Linear Algebra and Its Applications, Review Exercise 2.9

Review exercise 2.9. Answer the following questions for the vector space of 2 by 2 matrices:

a) Does the set of 2 by 2 matrices with rank 1 form a subspace?

b) What is the subspace spanned by the 2 by 2 permutation matrices?

c) What is the subspace spanned by the 2 by 2 matrices with all positive entries (a_{ij} > 0 for all i and j)?

d) What is the subspace spanned by the 2 x 2 matrices that are invertible?

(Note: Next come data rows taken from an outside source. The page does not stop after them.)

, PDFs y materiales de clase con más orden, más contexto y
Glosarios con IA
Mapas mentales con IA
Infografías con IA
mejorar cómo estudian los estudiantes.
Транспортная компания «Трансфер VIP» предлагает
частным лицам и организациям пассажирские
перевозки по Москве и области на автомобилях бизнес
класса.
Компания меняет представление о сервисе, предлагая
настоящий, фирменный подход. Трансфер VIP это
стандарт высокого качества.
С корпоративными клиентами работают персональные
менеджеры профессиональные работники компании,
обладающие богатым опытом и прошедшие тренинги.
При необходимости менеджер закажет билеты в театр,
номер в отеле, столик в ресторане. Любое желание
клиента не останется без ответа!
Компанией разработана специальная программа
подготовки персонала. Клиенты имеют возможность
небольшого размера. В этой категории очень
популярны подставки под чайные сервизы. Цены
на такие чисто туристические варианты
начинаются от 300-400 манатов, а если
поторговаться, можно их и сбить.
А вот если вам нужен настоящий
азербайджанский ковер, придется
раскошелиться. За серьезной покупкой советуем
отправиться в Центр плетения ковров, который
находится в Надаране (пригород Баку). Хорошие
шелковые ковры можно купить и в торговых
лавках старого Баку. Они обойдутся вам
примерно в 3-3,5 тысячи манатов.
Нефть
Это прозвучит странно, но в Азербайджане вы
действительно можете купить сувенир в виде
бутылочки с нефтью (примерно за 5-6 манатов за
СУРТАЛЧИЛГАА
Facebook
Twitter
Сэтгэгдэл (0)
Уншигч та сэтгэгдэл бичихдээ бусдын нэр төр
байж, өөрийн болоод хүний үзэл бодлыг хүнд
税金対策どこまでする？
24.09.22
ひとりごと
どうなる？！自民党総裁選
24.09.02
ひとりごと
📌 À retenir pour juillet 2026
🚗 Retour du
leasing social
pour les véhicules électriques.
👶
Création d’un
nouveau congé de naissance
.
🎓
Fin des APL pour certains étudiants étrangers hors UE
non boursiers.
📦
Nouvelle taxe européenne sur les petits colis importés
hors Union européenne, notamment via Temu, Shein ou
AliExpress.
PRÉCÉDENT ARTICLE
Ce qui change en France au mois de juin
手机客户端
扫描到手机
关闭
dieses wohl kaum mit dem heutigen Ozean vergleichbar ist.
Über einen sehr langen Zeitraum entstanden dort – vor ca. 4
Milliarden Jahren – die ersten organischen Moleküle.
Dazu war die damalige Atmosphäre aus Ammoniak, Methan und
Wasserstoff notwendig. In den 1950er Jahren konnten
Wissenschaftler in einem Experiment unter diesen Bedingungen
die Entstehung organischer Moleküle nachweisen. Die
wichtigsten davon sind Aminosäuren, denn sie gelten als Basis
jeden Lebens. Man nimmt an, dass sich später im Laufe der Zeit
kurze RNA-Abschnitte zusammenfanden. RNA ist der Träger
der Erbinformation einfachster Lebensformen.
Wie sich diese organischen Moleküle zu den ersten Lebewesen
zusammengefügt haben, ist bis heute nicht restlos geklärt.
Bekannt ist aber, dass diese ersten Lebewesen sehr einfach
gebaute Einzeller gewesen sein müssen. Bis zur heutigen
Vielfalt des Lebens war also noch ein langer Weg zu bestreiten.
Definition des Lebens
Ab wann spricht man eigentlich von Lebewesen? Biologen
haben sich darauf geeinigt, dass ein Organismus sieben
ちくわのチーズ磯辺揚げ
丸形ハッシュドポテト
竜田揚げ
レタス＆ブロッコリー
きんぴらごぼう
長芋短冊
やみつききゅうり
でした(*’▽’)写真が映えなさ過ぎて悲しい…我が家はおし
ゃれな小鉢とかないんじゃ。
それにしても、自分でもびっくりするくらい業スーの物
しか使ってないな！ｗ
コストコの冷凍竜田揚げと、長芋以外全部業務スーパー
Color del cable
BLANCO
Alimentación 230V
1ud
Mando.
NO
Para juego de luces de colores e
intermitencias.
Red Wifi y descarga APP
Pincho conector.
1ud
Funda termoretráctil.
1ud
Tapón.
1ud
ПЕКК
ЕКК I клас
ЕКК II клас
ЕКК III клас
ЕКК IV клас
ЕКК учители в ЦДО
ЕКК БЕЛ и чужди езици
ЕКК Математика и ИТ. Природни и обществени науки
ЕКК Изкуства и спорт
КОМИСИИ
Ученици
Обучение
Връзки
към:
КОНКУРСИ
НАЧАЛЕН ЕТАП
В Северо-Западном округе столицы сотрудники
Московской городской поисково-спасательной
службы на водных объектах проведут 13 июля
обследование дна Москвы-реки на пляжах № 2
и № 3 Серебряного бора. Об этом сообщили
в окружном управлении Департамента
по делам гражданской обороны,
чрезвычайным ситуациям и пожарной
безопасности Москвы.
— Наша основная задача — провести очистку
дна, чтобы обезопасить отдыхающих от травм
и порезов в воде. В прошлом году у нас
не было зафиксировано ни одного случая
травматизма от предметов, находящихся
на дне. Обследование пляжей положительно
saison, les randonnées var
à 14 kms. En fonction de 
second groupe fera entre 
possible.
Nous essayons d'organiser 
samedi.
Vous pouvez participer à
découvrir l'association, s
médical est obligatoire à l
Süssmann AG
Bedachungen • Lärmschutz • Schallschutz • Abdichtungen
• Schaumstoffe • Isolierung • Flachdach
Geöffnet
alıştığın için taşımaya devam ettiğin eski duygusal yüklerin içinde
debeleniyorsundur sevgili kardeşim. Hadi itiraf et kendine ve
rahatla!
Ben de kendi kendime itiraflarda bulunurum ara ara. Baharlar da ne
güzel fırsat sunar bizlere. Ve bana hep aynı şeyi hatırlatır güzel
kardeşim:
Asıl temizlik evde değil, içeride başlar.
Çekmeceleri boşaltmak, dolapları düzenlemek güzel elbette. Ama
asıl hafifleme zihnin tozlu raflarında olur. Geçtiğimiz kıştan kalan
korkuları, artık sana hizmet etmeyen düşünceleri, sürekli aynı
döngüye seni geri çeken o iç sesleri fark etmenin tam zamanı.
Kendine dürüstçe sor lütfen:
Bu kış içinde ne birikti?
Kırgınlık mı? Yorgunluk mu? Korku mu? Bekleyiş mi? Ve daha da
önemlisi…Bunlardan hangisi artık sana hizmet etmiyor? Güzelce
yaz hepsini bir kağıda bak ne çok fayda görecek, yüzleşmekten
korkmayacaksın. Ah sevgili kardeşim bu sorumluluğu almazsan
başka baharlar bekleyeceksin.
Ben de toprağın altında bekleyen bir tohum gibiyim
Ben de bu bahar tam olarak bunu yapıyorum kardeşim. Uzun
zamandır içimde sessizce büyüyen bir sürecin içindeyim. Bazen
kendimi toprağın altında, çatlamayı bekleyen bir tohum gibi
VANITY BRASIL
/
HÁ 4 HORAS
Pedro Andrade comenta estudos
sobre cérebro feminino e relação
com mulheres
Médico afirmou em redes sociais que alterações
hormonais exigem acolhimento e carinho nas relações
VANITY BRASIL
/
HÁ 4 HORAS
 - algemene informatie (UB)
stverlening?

Answer: a) Consider the following two matrices of rank 1:

\begin{bmatrix} 1&0 \\ 0&0 \end{bmatrix} \qquad \begin{bmatrix} 0&0 \\ 0&1 \end{bmatrix}

If we add these two matrices

\begin{bmatrix} 1&0 \\ 0&0 \end{bmatrix} + \begin{bmatrix} 0&0 \\ 0&1 \end{bmatrix} = \begin{bmatrix} 1&0 \\ 0&1 \end{bmatrix}

we obtain a matrix with rank 2. So the set of rank 1 matrices is not closed under addition and is therefore not a subspace.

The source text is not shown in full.